Your objective: The data below should be transcribed in full, with no picture included.
(Given records)
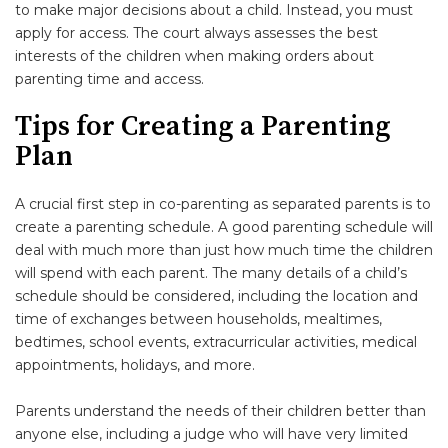
to make major decisions about a child. Instead, you must
apply for access. The court always assesses the best
interests of the children when making orders about
parenting time and access.
Tips for Creating a Parenting
Plan
A crucial first step in co-parenting as separated parents is to
create a parenting schedule. A good parenting schedule will
deal with much more than just how much time the children
will spend with each parent. The many details of a child’s
schedule should be considered, including the location and
time of exchanges between households, mealtimes,
bedtimes, school events, extracurricular activities, medical
appointments, holidays, and more.
Parents understand the needs of their children better than
anyone else, including a judge who will have very limited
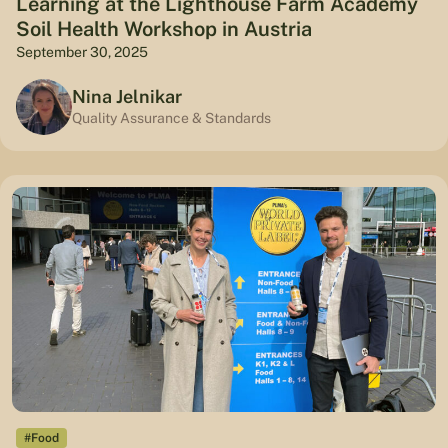
Learning at the Lighthouse Farm Academy
Soil Health Workshop in Austria
September 30, 2025
Nina Jelnikar
Quality Assurance & Standards
#Food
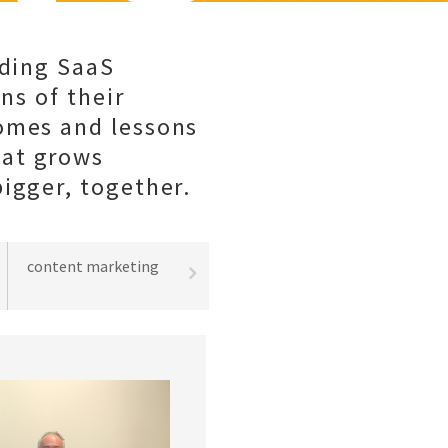
lding SaaS
ns of their
comes and lessons
hat grows
igger, together.
content marketing
best practices
lead gene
(End Given records)
Problem solution:
to make major decisions about a child. Instead, you must
apply for access. The court always assesses the best
interests of the children when making orders about
parenting time and access.
Tips for Creating a Parenting
Plan
A crucial first step in co-parenting as separated parents is to
create a parenting schedule. A good parenting schedule will
deal with much more than just how much time the children
will spend with each parent. The many details of a child’s
schedule should be considered, including the location and
time of exchanges between households, mealtimes,
bedtimes, school events, extracurricular activities, medical
appointments, holidays, and more.
Parents understand the needs of their children better than
anyone else, including a judge who will have very limited
Learning at the Lighthouse Farm Academy
Soil Health Workshop in Austria
September 30, 2025
Nina Jelnikar
Quality Assurance & Standards
#Food
lding SaaS
ns of their
comes and lessons
hat grows
igger, together.
content marketing
best practices
lead gene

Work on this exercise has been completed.